Plaintiffs initially filed a single complaint against the Coca-Cola Defendants, Bebidas y Alimentos de Urabá, S.A., Richard Kirby, Panamco Colombia, S.A., Panamerican Beverages Company, LLC, and Panamco, LLC (collectively, Defendants). The complaint alleged the systematic intimidation, kidnapping, detention, torture, and murder of Colombian trade unionists at the hands of paramilitary forces, who allegedly worked as agents of the Defendants. Defendants jointly moved to dismiss the complaint under Rule 12(b)(1) for lack of subject matter jurisdiction. Plaintiffs then amended their complaint by filing four separate complaints, which became the Gil case, the Galvis case, the Leal case, and the Garcia case.4 Bottler Bebidas y Alimentos de Urabá and its owner, Richard Kirby (the Bebidas Defendants), were named in the Gil complaint, whereas bottler Panamco Colombia and its owners, Panamerican Beverages Company, LLC and Panamco, LLC (the Panamco Defendants), were named in the three other complaints: Galvis, Leal, and Garcia.
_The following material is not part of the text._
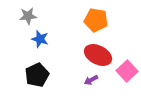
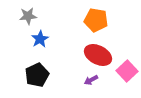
blue star: rotated 24 degrees clockwise
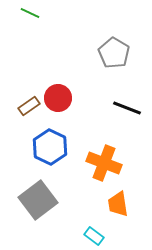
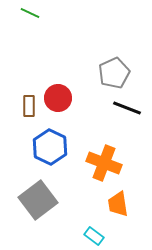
gray pentagon: moved 20 px down; rotated 16 degrees clockwise
brown rectangle: rotated 55 degrees counterclockwise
None of the Defendants are alleged to be directly liable for the murder and torture alleged in the complaints; rather, according to the Gil, Galvis, and Leal plaintiffs, the tortious conduct allegedly committed by paramilitary members is imputed to Defendants through conspiracy, agency, and aiding and abetting theories.5 The Garcia plaintiffs allege Defendants are vicariously liable for tortious conduct allegedly committed by the local police.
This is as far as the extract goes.